カップラーメンのお昼ごはんのあとは、ファルマンがケーキ作りなんぞを始める。明日が僕の誕生日で、明日はファルマンは岡山の下の妹の所に1泊2日で遊びに行ってしまうので、今日にお祝いしてくれるのである。それで最近のお菓子作りの勢いそのままに、バースデーケーキも作ってくれるということなのだった。なんと昨晩にはハンドミキサーまで買ってしまった。
作ったのはチョコのふわふわしたケーキ。僕がリクエストした。使用するチョコレートはもちろんガーナ。ファルマンは決して味の好みではなく雰囲気で「明治がいい」と主張したけれど無視した。

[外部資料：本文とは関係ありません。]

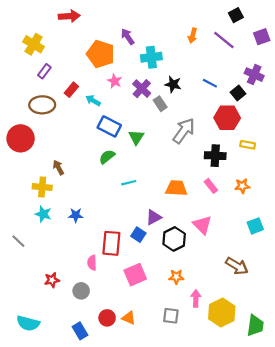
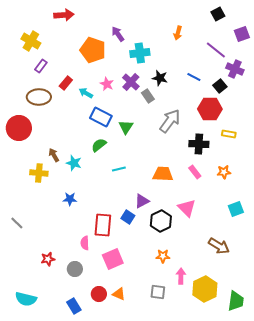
purple line: (224, 40) -> (216, 50), moved
pink star: (115, 81) -> (107, 84), moved
cyan star: (43, 214) -> (74, 163), moved
pink square: (135, 275) -> (113, 259), moved

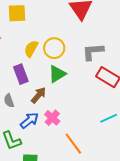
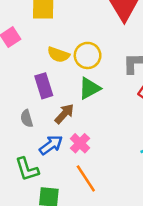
yellow semicircle: (31, 49) -> (58, 55), turned -102
orange line: (73, 144) -> (86, 178), moved

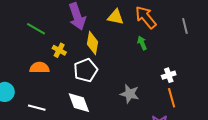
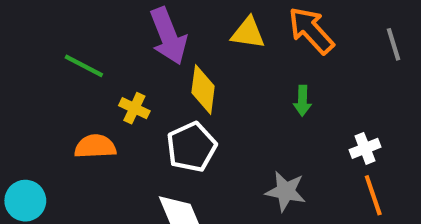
green arrow: (142, 43) -> (302, 101), moved, turned -152

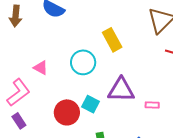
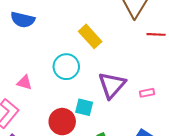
purple triangle: (121, 90) -> (112, 85), turned -36

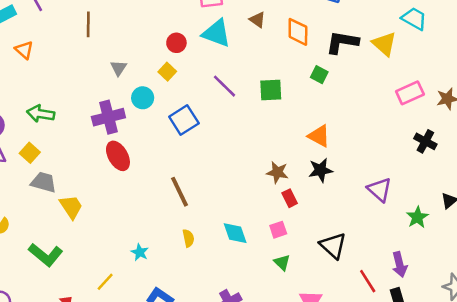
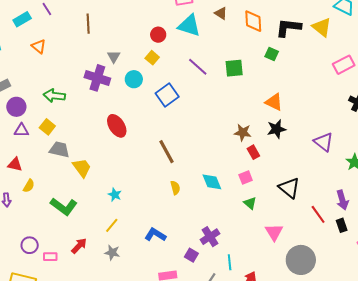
purple cross: (108, 117) -> (97, 78), moved, turned 35
cyan star: (140, 252) -> (115, 195), moved

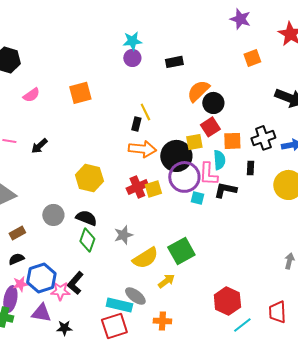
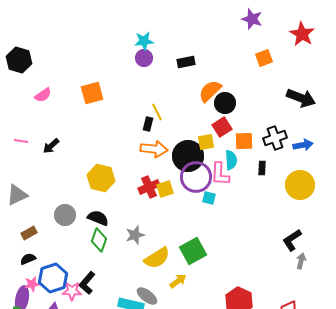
black L-shape: (225, 190) -> (292, 240), moved, turned -45

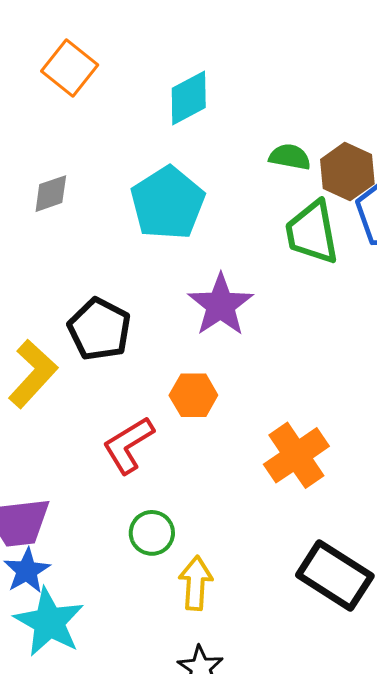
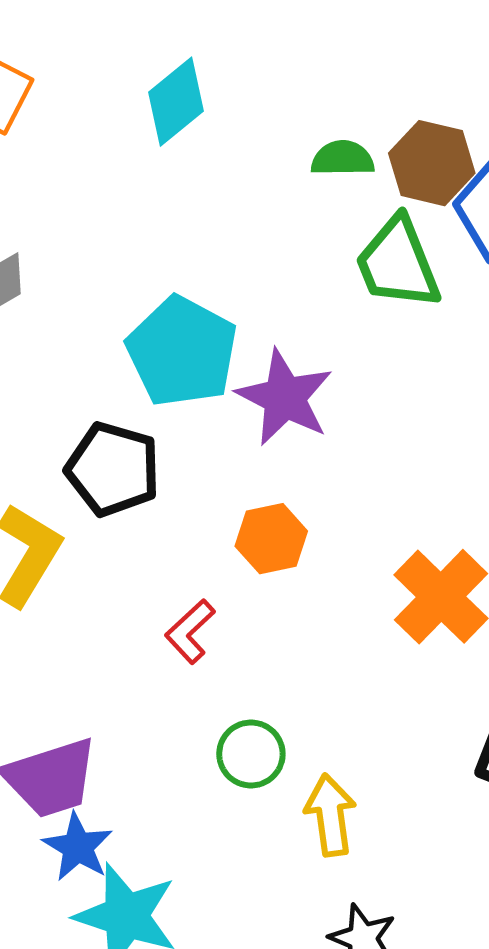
cyan pentagon: (168, 203) -> (182, 352), moved
red L-shape: (128, 445) -> (190, 631), size x0.7

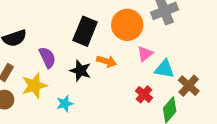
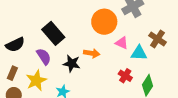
black rectangle: (85, 31) -> (53, 33), moved, turned -55
pink triangle: (145, 54) -> (122, 43), turned -48
brown cross: (189, 86) -> (157, 39), moved

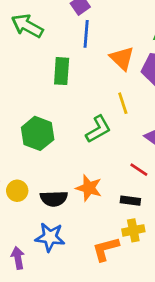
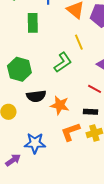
black semicircle: (54, 199) -> (36, 96), moved
orange L-shape: (106, 249) -> (70, 132), moved
purple arrow: (18, 258) -> (13, 160), turned 70

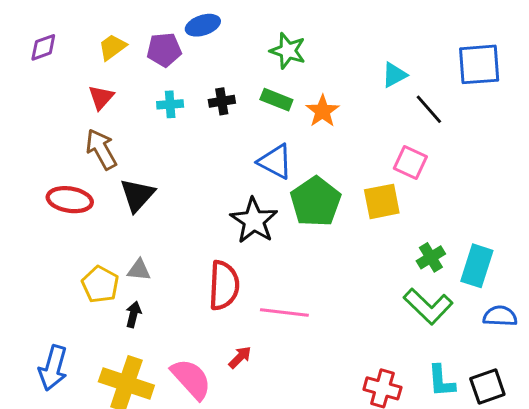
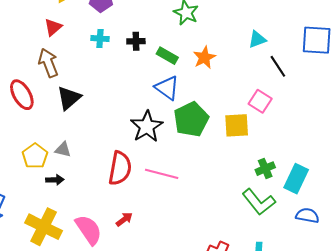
green rectangle: (276, 100) -> (167, 56), moved
red ellipse: (70, 200) -> (22, 95), turned 44
pink line: (284, 312) -> (162, 174), moved
black arrow: (133, 314) -> (55, 180), turned 66

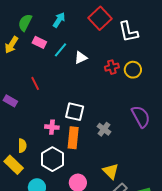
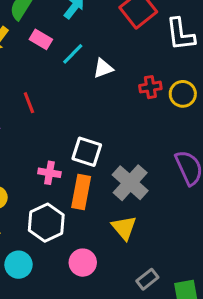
gray cross: (104, 129) -> (130, 183), size x1.6
yellow triangle: (111, 171) -> (124, 228), moved

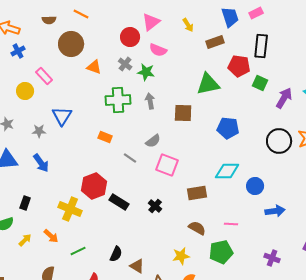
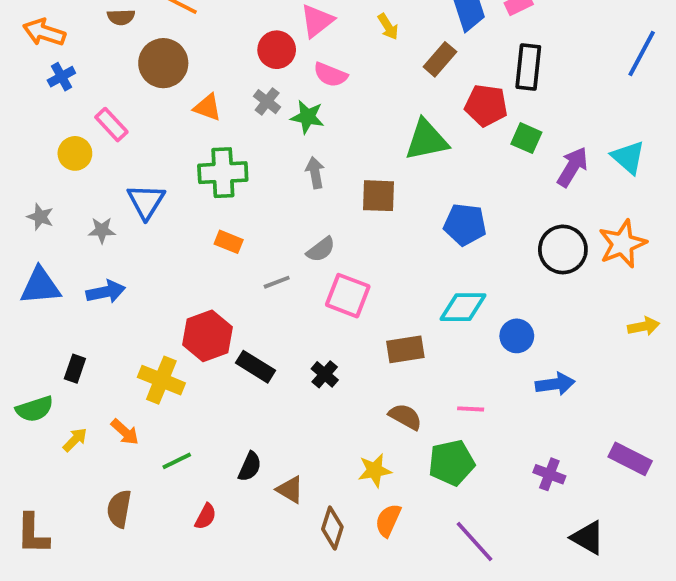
brown rectangle: (215, 42) -> (440, 59), turned -30
green cross: (118, 100) -> (223, 173), moved
gray line: (130, 158) -> (277, 282), turned -56
blue arrow: (41, 163) -> (106, 292), turned -66

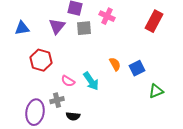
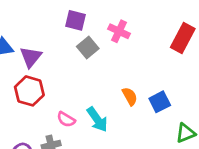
purple triangle: (57, 26) -> (31, 57), moved
gray square: (84, 28) -> (88, 47), turned -35

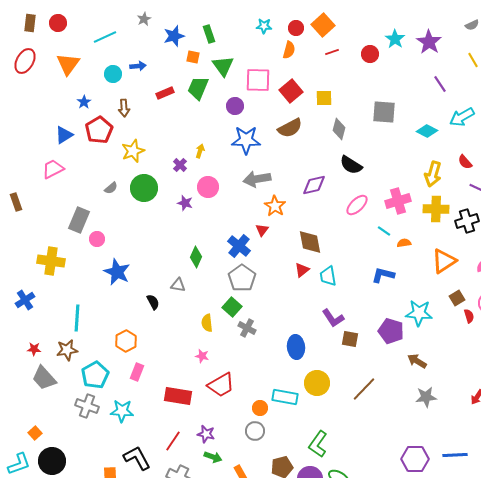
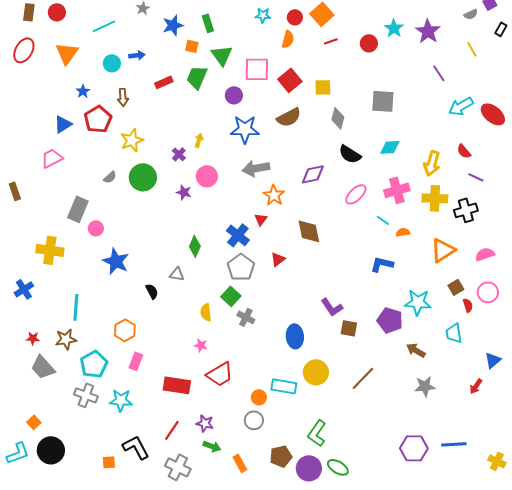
cyan diamond: (427, 131) -> (390, 147), moved, turned -30
red triangle: (302, 270) -> (278, 259), moved
cyan trapezoid: (328, 276) -> (454, 333), moved

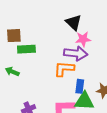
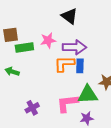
pink star: (83, 39) -> (48, 40), moved
blue rectangle: (80, 86) -> (80, 66), moved

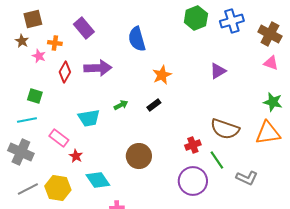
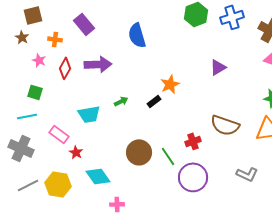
pink star: (39, 56) -> (39, 60), moved
orange star: (162, 75) -> (170, 84), moved
green line: (217, 160) -> (168, 156), moved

製作は、なにぶんファルマンなので難航したけど、途中で見兼ねた僕の手助けもあってなんとかなった。あのままファルマンがひとりでやっていたら、まだ飲むヨーグルトぐらいの感じの卵白を、メレンゲとして生地と混ぜ合わせてしまうところだった。
焼き上がりは、多少表面が焦げてしまったけど、それ以外は本当にふわふわに仕上がった。これに粉砂糖を振りかければ完成。ファルマンが冷めないうちから粉砂糖を掛けよう掛けようとするのを制止し、ふたりで近所のコンビニに散歩に行ったりした。

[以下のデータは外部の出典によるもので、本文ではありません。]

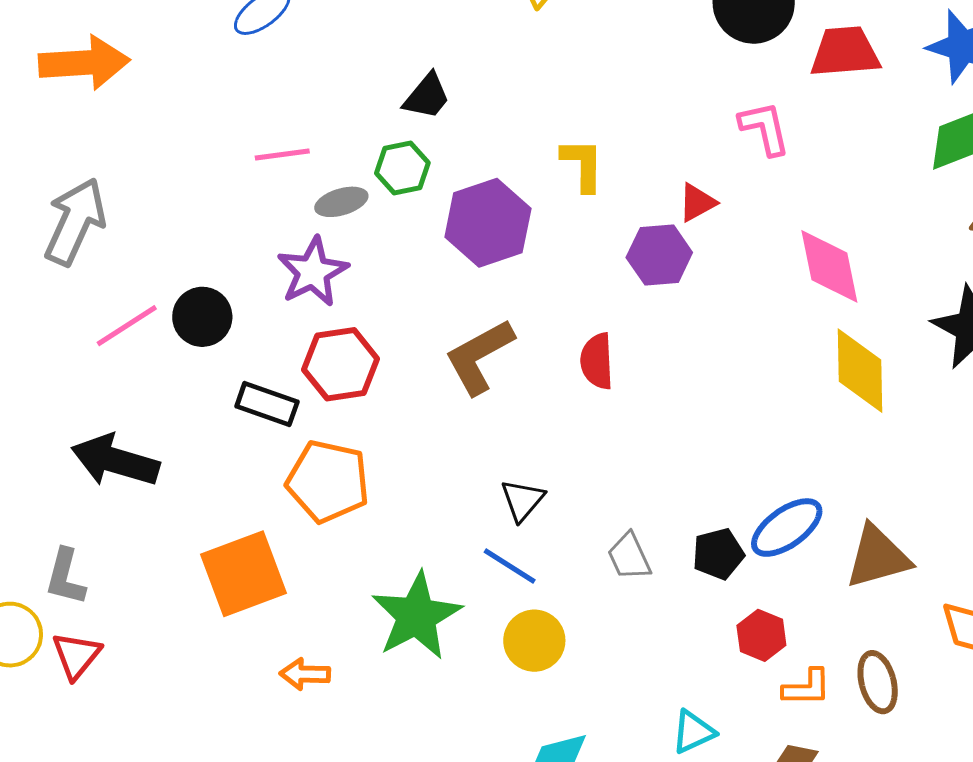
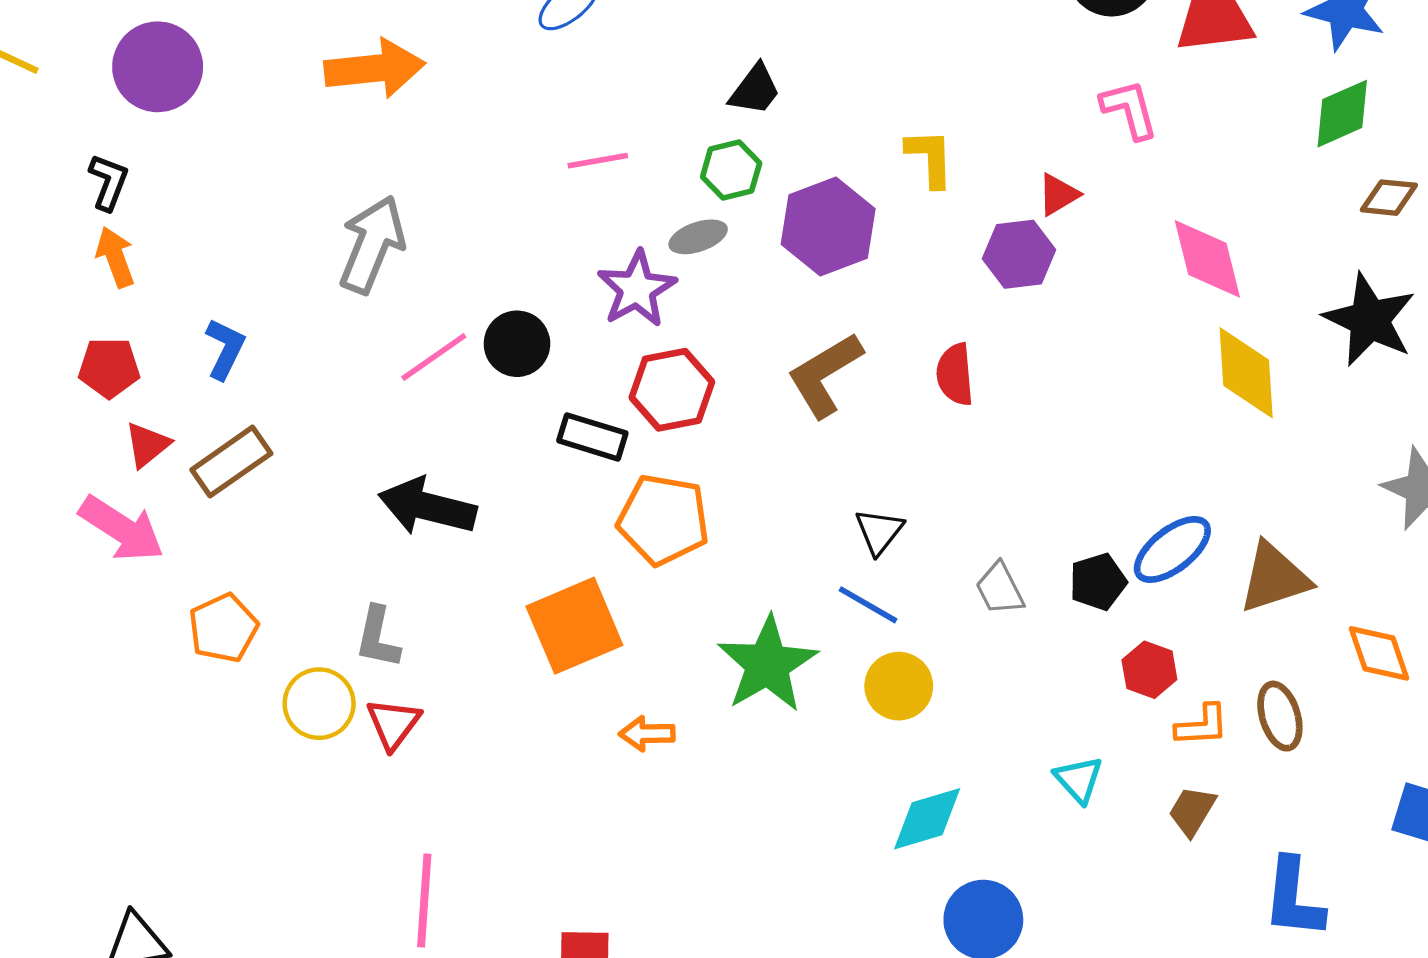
gray ellipse: (341, 202) -> (698, 237), moved
cyan triangle: (693, 732) -> (1079, 779), turned -45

帰ってきたら冷めていたのでケーキに粉砂糖を振りかけた。粉砂糖を振りかけると急にらしくなる。最後の仕上げで急にらしくなるものって世の中にけっこうあるなと思う。
肉にコーンバターにフライドポテトに玉ねぎのスープという、なかなかベタに誕生日っぽいメニューの晩ごはんを食べながら、「思ひ出ぽろぽろ」を観る。またちょっと前から観たい気持ちが湧き上がってきていて、ようやく観ることができた。毎年誕生日の前夜には「思ひ出ぽろぽろ」を観るという決まりにしようかな。本当にこの映画は観るたびにおもしろくなる。それとファルマンが日常の中でよく柳葉敏郎の彼のモノマネをし、それがすごい似ていると思っていたのだが、実際に観てみたらファルマンがいつも唱えるセリフをとうとう柳葉敏郎は発せず、こういう現象は「耳をすませば」の際にもあったな、と思い出した。ジブリがいっぱいだ。

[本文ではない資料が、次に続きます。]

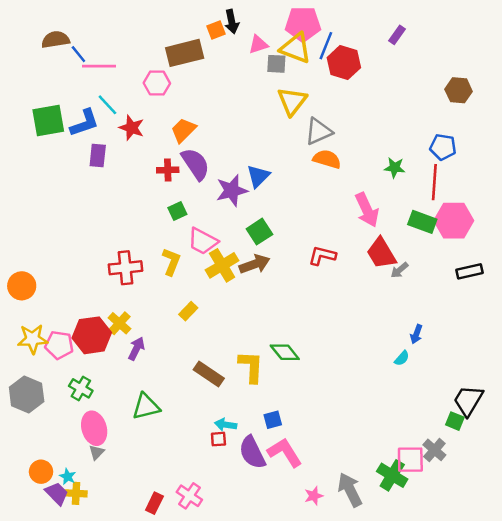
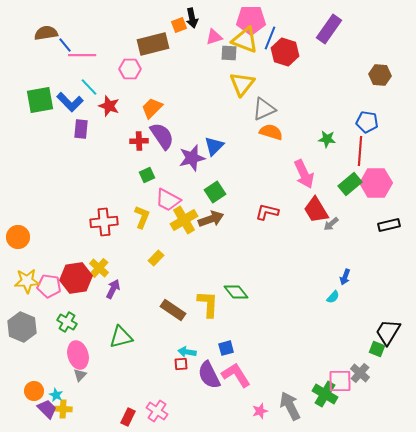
purple rectangle: (397, 35) -> (329, 29), size x1.8
blue L-shape: (84, 123) -> (70, 102), turned 64
green rectangle: (422, 222) -> (350, 184), turned -60

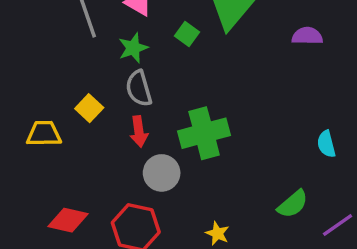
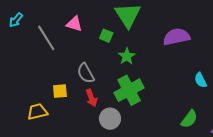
purple semicircle: (307, 36) -> (176, 37), moved, size x1.5
green star: (133, 48) -> (127, 56), moved
yellow square: (89, 108) -> (60, 91), turned -35

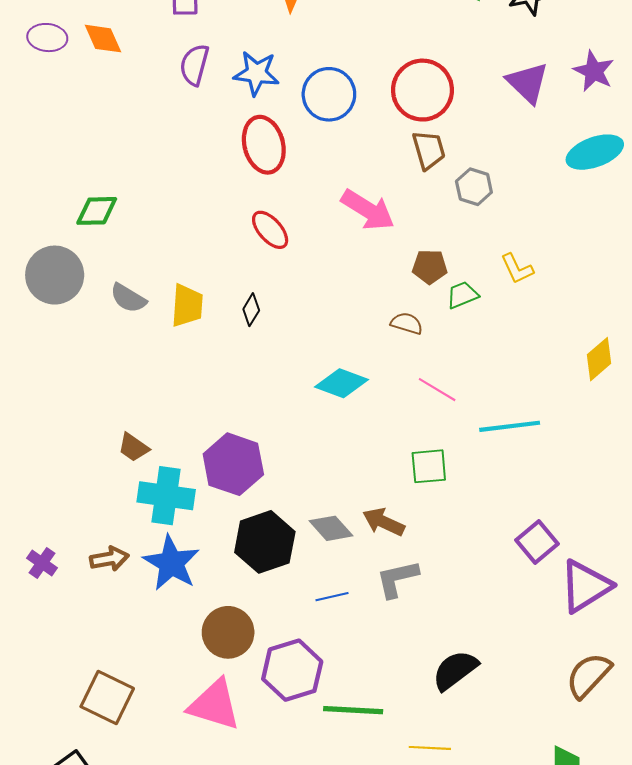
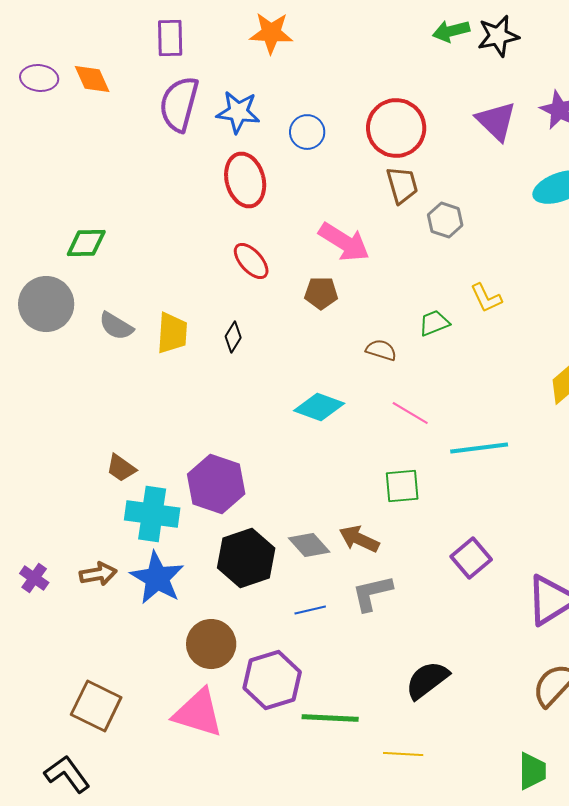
purple semicircle: (194, 65) -> (179, 104), size x1.4
blue circle: (329, 94) -> (307, 132), size x0.7
brown pentagon: (430, 267) -> (321, 293), moved
purple square: (537, 542) -> (471, 558), moved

食事を終えてデザートにケーキ。今年のバースデーソングは福山雅治(の坂本竜馬)風にやってもらう。まあまあの出来だった。だがおととしの綾戸智恵、去年の宇多田ヒカルほどのクオリティではない。やはり本物がまだ公開されていない、というのがモノマネをする上で大きな障壁となったと思う。やはり今年は中島みゆきにして、来年を福山にするべきだったか。ケーキはおいしかった。ふわふわで軽いのでいくらでも食べてしまえる感じ。気に入った。